Last month the Royal Veterinary College (RVC) recognised that there was a sudden increase in the number of cats they were seeing with a usually rare condition called pancytopenia.
The RVC is a centre for veterinary research, as well as where the London university vet students are trained.
To date, around five hundred cases have been recorded, but this may be far fewer than the total, as we cannot be sure that others were out there, but have not been recorded.
Very sadly this disease, which is not yet fully understood, has a fatality rate of over sixty percent.
The RVC traced a connection between these cats to certain food brands, which have now all been voluntarily withdrawn.
These included some varieties of Applaws cat food, Sainsbury’s cat food, Ava cat food, and Wilko cat food.
You have probably already done this, but if you have any of these cat food brands in the back of your cupboard, please do check the batch numbers and dispose of them.
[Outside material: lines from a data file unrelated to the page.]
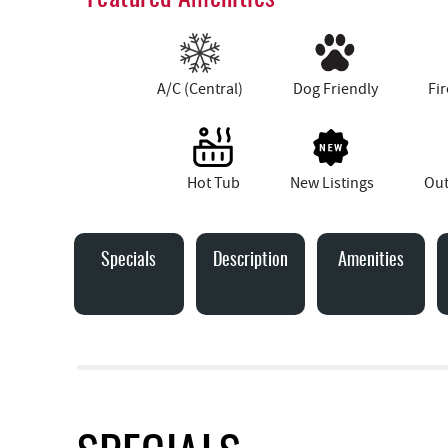
A/C (Central)
Dog Friendly
Fir
Hot Tub
New Listings
Out
Specials
Description
Amenities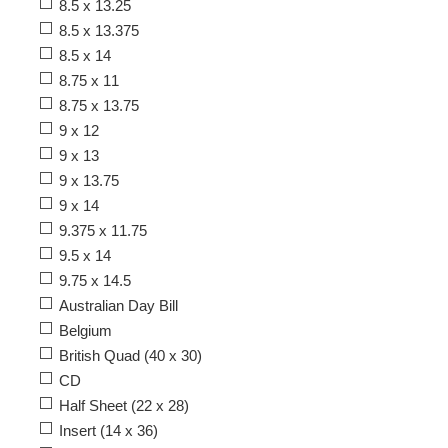
8.5 x 13.25
8.5 x 13.375
8.5 x 14
8.75 x 11
8.75 x 13.75
9 x 12
9 x 13
9 x 13.75
9 x 14
9.375 x 11.75
9.5 x 14
9.75 x 14.5
Australian Day Bill
Belgium
British Quad (40 x 30)
CD
Half Sheet (22 x 28)
Insert (14 x 36)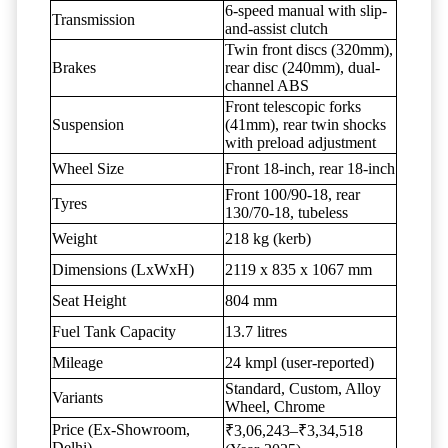
6-speed manual with slip-
Transmission
and-assist clutch
Twin front discs (320mm),
Brakes
rear disc (240mm), dual-
channel ABS
Front telescopic forks
Suspension
(41mm), rear twin shocks
with preload adjustment
Wheel Size
Front 18-inch, rear 18-inch
Front 100/90-18, rear
Tyres
130/70-18, tubeless
Weight
218 kg (kerb)
Dimensions (LxWxH)
2119 x 835 x 1067 mm
Seat Height
804 mm
Fuel Tank Capacity
13.7 litres
Mileage
24 kmpl (user-reported)
Standard, Custom, Alloy
Variants
Wheel, Chrome
Price (Ex-Showroom,
₹3,06,243–₹3,34,518
Delhi)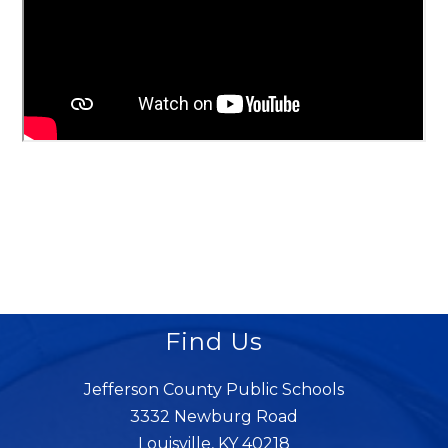
Find Us
Jefferson County Public Schools
3332 Newburg Road
Louisville, KY 40218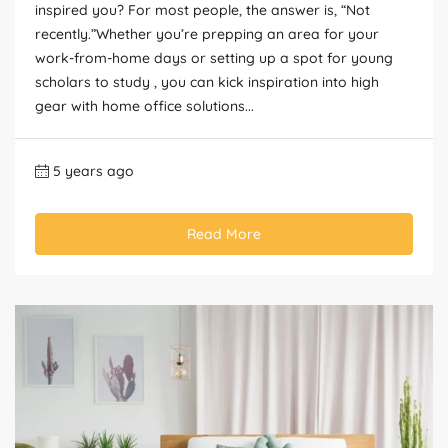
inspired you? For most people, the answer is, “Not
recently.”Whether you’re prepping an area for your
work-from-home days or setting up a spot for young
scholars to study , you can kick inspiration into high
gear with home office solutions...
5 years ago
Read More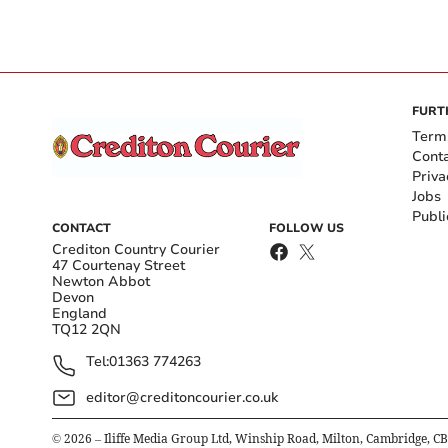
FURT
Term
Cont
Priva
Jobs
Publi
CONTACT
FOLLOW US
Crediton Country Courier
47 Courtenay Street
Newton Abbot
Devon
England
TQ12 2QN
Tel:
01363 774263
editor@creditoncourier.co.uk
©
2026
– Iliffe Media Group Ltd, Winship Road, Milton, Cambridge, C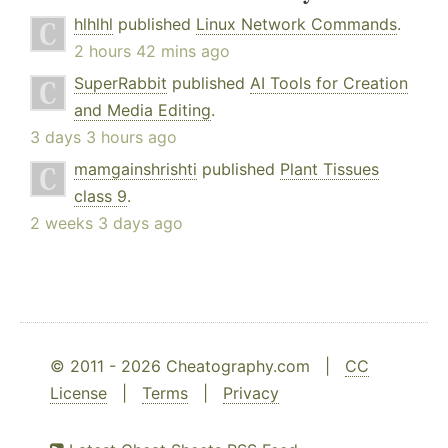
hlhlhl
published
Linux Network Commands
.
2 hours 42 mins ago
SuperRabbit
published
AI Tools for Creation
and Media Editing
.
3 days 3 hours ago
mamgainshrishti
published
Plant Tissues
class 9
.
2 weeks 3 days ago
© 2011 - 2026 Cheatography.com |
CC
License
|
Terms
|
Privacy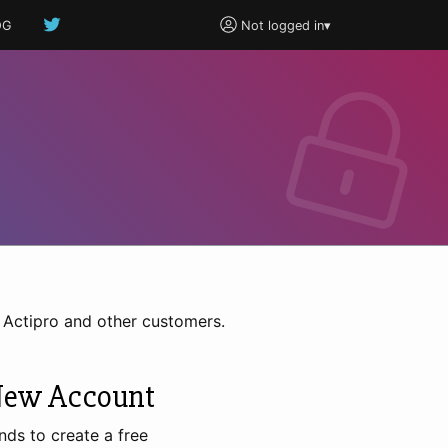
OG
Not logged in
▾
h Actipro and other customers.
New Account
nds to create a free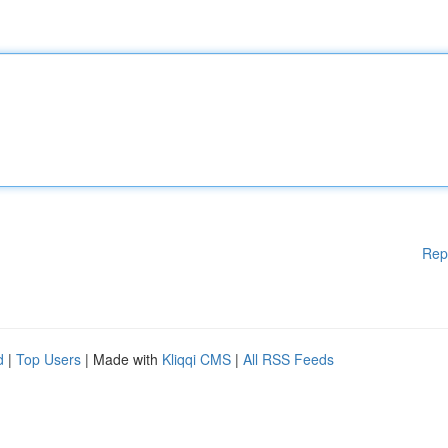
Rep
d
|
Top Users
| Made with
Kliqqi CMS
|
All RSS Feeds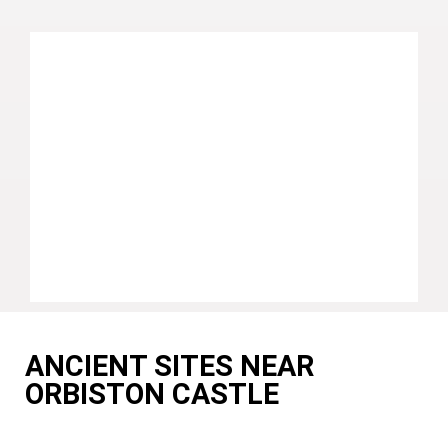
ANCIENT SITES NEAR
ORBISTON CASTLE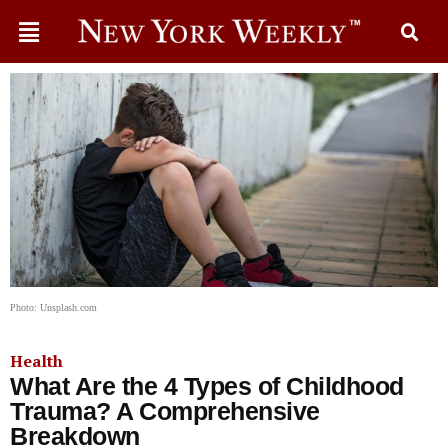
Photo: Unsplash.com
Health
What Are the 4 Types of Childhood
Trauma? A Comprehensive
Breakdown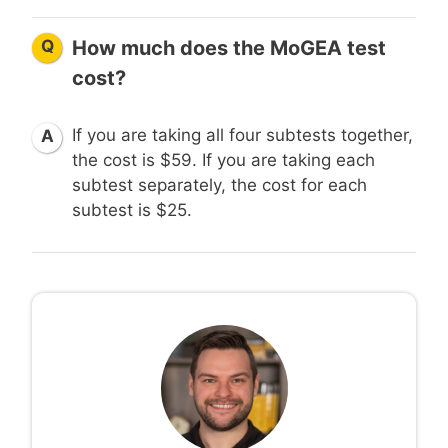
Q
How much does the MoGEA test
cost?
If you are taking all four subtests together,
A
the cost is $59. If you are taking each
subtest separately, the cost for each
subtest is $25.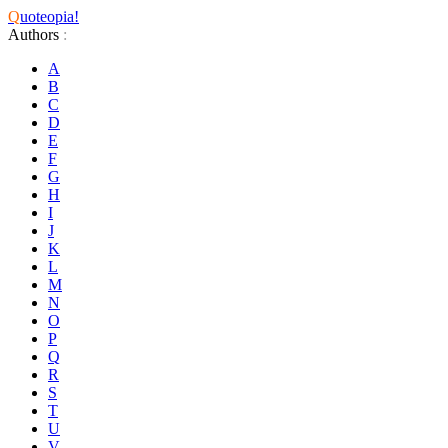
Q
uoteopia!
Authors
:
A
B
C
D
E
F
G
H
I
J
K
L
M
N
O
P
Q
R
S
T
U
V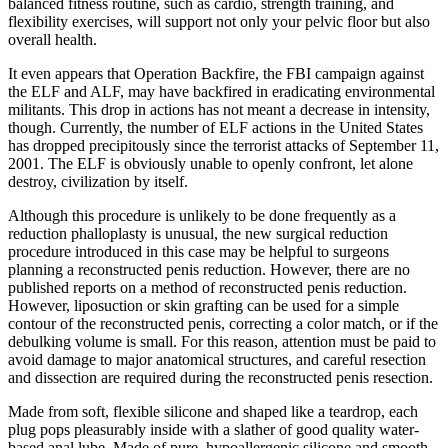
balanced fitness routine, such as cardio, strength training, and
flexibility exercises, will support not only your pelvic floor but also
overall health.
It even appears that Operation Backfire, the FBI campaign against
the ELF and ALF, may have backfired in eradicating environmental
militants. This drop in actions has not meant a decrease in intensity,
though. Currently, the number of ELF actions in the United States
has dropped precipitously since the terrorist attacks of September 11,
2001. The ELF is obviously unable to openly confront, let alone
destroy, civilization by itself.
Although this procedure is unlikely to be done frequently as a
reduction phalloplasty is unusual, the new surgical reduction
procedure introduced in this case may be helpful to surgeons
planning a reconstructed penis reduction. However, there are no
published reports on a method of reconstructed penis reduction.
However, liposuction or skin grafting can be used for a simple
contour of the reconstructed penis, correcting a color match, or if the
debulking volume is small. For this reason, attention must be paid to
avoid damage to major anatomical structures, and careful resection
and dissection are required during the reconstructed penis resection.
Made from soft, flexible silicone and shaped like a teardrop, each
plug pops pleasurably inside with a slather of good quality water-
based anal lube. Made of pure, hypoallergenic silicone and smooth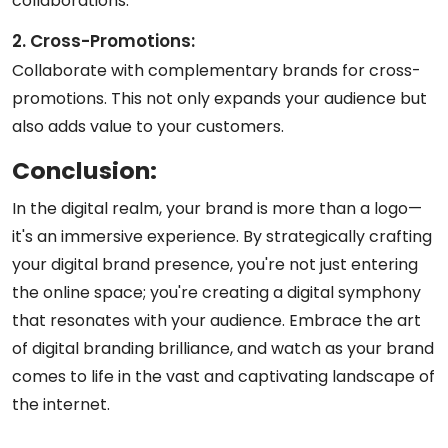
collaborations.
2. Cross-Promotions:
Collaborate with complementary brands for cross-
promotions. This not only expands your audience but
also adds value to your customers.
Conclusion:
In the digital realm, your brand is more than a logo—
it's an immersive experience. By strategically crafting
your digital brand presence, you're not just entering
the online space; you're creating a digital symphony
that resonates with your audience. Embrace the art
of digital branding brilliance, and watch as your brand
comes to life in the vast and captivating landscape of
the internet.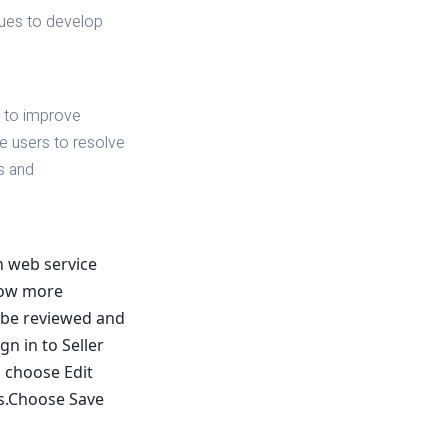
ues to develop
s to improve
he users to resolve
ds and
n web service
grow more
o be reviewed and
gn in to Seller
 choose Edit
es.Choose Save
Do not feed them to your cat.
Pancytopenia translates to ‘pan’ for ‘all’; ‘ cyto’ for ‘cells’ and ‘penia’ for ‘too few’. It means that patients have too few red and white blood cells, as well as too few platelets for clotting. Without these cells a patient is at risk of clotting disorders, which means bleeding occurs more easily; plus anaemia, so not getting enough oxygen; and immunosuppression, or inability to fight infection.
If your pet had been affected, you would have already recognised signs of weakness, and a reluctance to join in or go about their normal routine. Sadly over sixty percent of those affected have died, often following quite obvious haemorrhages.
As a GP vet, I am fortunate to have checked several cats who were being fed one of these diets, but none were affected. However, I have local colleagues who have sadly seen case.
Although the RVC still cannot yet tell us why this happened, my hope now is that, as all affected brands and batches have hopefully been removed from the shops, I will never diagnose this in one of my patients.